Struggling department stores and a shift in consumer behaviour could lead to more concession businesses like Calvetron falling into administration, industry insiders have said.
On 4 July administrators for Calvetron Brands, Benjamin Wiles, Trevor Birch and Philip Duffy of Duff & Phelps, decided to close all the business’s remaining concessions after failing to find a buyer.
The closures resulted in a further 500 retail redundancies as well as 90 job losses in the global head office and distribution centre, where a small number of staff will be retained in the short term. A further 250 jobs are affected in Canada.
Struggling department store chains House of Fraser and Debenhams were key accounts for Calvetron, and its collapse could be the “tip of the iceberg” for businesses working on a concession model, retail analyst Richard Hyman said: “This market is vastly oversupplied, and the weaker players and concessions are going to be progressively weeded out. We are going to see many more casualties.

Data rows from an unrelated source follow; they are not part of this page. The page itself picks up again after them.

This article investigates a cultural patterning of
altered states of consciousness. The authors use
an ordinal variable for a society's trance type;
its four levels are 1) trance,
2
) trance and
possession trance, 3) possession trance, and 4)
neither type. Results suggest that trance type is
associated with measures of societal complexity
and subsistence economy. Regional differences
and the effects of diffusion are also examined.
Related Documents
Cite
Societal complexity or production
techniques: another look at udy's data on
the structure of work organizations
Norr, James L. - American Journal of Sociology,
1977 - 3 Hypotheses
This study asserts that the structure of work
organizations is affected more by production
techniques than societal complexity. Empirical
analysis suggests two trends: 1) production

“Most of the department stores are struggling and footfall is down. Calvetron has taken a hit, but there will be others.”

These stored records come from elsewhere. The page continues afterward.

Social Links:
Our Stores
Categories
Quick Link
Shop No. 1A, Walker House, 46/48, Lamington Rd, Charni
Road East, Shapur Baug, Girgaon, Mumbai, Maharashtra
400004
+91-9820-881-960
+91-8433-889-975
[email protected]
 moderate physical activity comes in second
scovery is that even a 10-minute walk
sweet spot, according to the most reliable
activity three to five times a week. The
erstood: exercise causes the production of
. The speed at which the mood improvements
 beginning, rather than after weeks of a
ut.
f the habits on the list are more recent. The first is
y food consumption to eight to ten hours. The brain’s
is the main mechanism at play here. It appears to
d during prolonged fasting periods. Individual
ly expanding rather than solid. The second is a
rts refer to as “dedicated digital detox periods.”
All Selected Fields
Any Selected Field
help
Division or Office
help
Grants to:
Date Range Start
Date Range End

One source close to the situation said concessions in regional stores are particularly at risk: “I can go to a department store in Winchester or Cheltenham and there are a finite number of brands available to me. But I can now go online and get any brands, so I bypass the department store entirely.
“Concessions can still make money in Oxford Street and Birmingham but it gets tricky in the mid-rated towns. The problem is that then lower-performing and Sale stock is shifted to those regional stores but people don’t want to buy it.”
The news follows the closure of 102 Jacques Vert and Precis concessions and 68 Dash and Eastex concessions, affecting 445 and 13 employees respectfully, in June.
One Calvetron supplier said the earlier closures meant the brand business had lost its ability to buy and trade at the volume needed to survive: “There was no critical mass to go to forward and they lost two critical months of trading. Any potential buyer would be investing in the department store market and they wouldn’t necessarily get that money back.”
Calvetron Brands had 300 concessions and employed a total of 1,408 people – 997 in the UK, 155 in Ireland and 256 in Canada – when administrators were appointed on 4 May.